The MSC front panel has an eight-character LED readout that supplies information about system status or problems.

Table 6-1 lists status messages and provides an explanation of what the impacts may be.

Table 6-1. MSC Messages

Error Message

Meaning of Message

SYS OK

The module is operating normally.

R PWR UP

The module is being powered on remotely via the MSC's serial connection.

POWER UP

The module is being powered on from the front panel switch.

PFW FAIL

The AC power supplied to the module has failed or dropped below acceptable parameters.

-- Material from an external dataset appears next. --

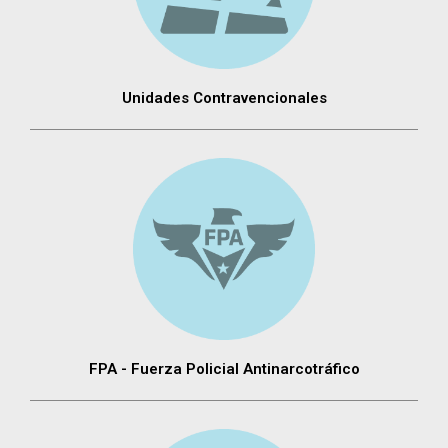
Unidades Contravencionales
FPA - Fuerza Policial Antinarcotráfico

The module has shut down.

PS OT FL

The module's power supply temperature has exceeded safety limits and the module has shut down.

PS FAIL

The internal power supply has failed and the module has shut down.

OVR TEMP

The module's temperature has exceeded acceptable limits and the module has shut down.

KEY OFF

The MSC's switch has been turned to standby.

RESET

The controller's switch has been turned to the diagnostic position, and the Reset button pushed.

NMI

The controller's switch has been turned to the diagnostic position, and the non-maskable interrupt (NMI) button pushed.

M FAN FL

More than one fan has failed and the module has shut down.

R PWR DN

The module has been powered off from a remote location.

PWR CYCL

The module has received the command to power cycle from the console or a remote user.

HBT TO

The module has registered a heart beat time-out. A non-maskable interrupt is generated, followed by a module reset.

FAN FAIL

A module fan has failed. If it is fan 1, 2, or 3, the module shuts down. A service call should be placed as soon as possible.

POK FAIL

A power OK failure occurred on an unidentified board.